Le visage familier mais néanmoins élégant de Sabrina fait sa timide apparition dans l'embrasure de la porte de la cuisine. Bien que sa présence ne me soit d'aucune aide, je lui adresse un sourire gentil en pointant mollement les oignons du menton.

- Si jamais tu as envie de pleurer un bon coup...

- Oh oui mon amour, tu sais à quel point j'adore pleurer toutes les larmes de mon corps pour t'éviter cette peine.
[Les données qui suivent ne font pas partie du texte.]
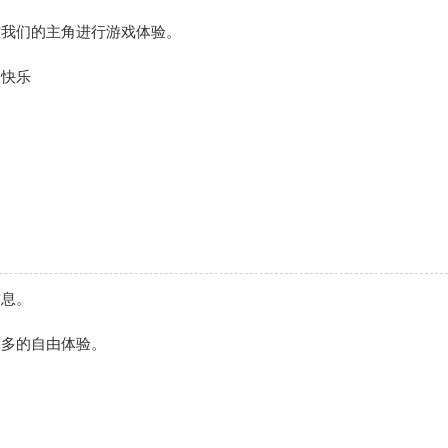
控我们的主角进行游戏体验。
们快乐
信息。
更多的自由体验。
。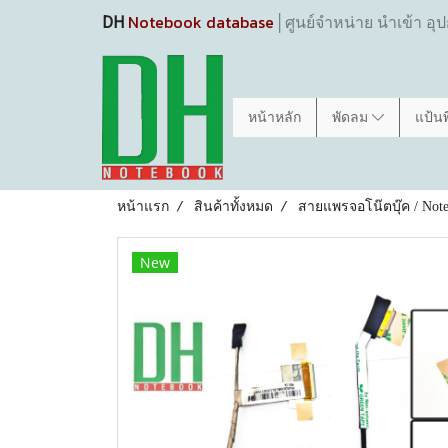
Notebook database
DH
│ศูนย์จำหน่าย นำเข้า อุ
หน้าหลัก
พัดลม
แป้น
หน้าแรก
สินค้าทั้งหมด
สายแพรจอโน๊ตบุ๊ค / Note
New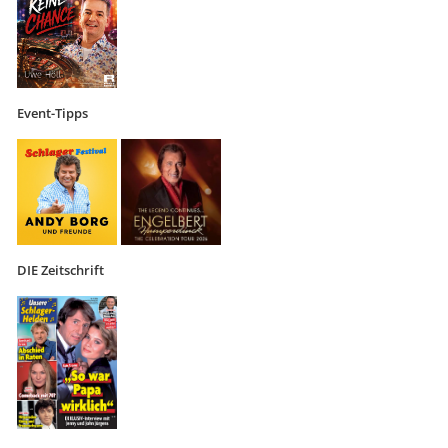
Event-Tipps
DIE Zeitschrift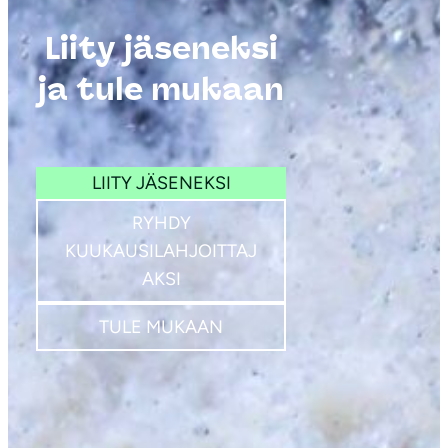
Liity jäseneksi
ja tule mukaan
Kuva: Miikka
LIITY JÄSENEKSI
Pulliainen
RYHDY
KUUKAUSILAHJOITTAJ
AKSI
TULE MUKAAN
Je lève les yeux au ciel en souriant, témoin récurrent des tentatives romanesques de ma compagne. Mon attention reportée sur l'orange vif de mes carottes, je ne peux m'empêcher de ressentir une certaine tristesse m'envahir. La tristesse de ne pas réussir à me satisfaire de cette vie, de me sentir étouffée, de m'ennuyer, tout en ayant conscience de la valeur de la femme partageant ma vie. Nous cuisinons ainsi ensemble, dans un silence confortable, durant de longues minutes. Tout dans ma vie avec Sabrina est pratique, notre relation est facile et évidente. Et bien que nous vivions dans une certaine routine depuis plus de sept ans, une partie de cette vie me satisfait pleinement.

- Au fait, ta mère a appelé tout à l'heure, elle voulait nous inviter pour dîner le week-end prochain. Avec Pierre et Marie, évidemment.

Je perçois, caché au fin fond d'un ton qui s'était voulu léger, une certaine rancœur dans la fin de cette phrase. Peu importe, comme très souvent, je fais abstraction et prétends ne rien remarquer.

- Tu savais que Julien avait quitté sa copine, au fait ?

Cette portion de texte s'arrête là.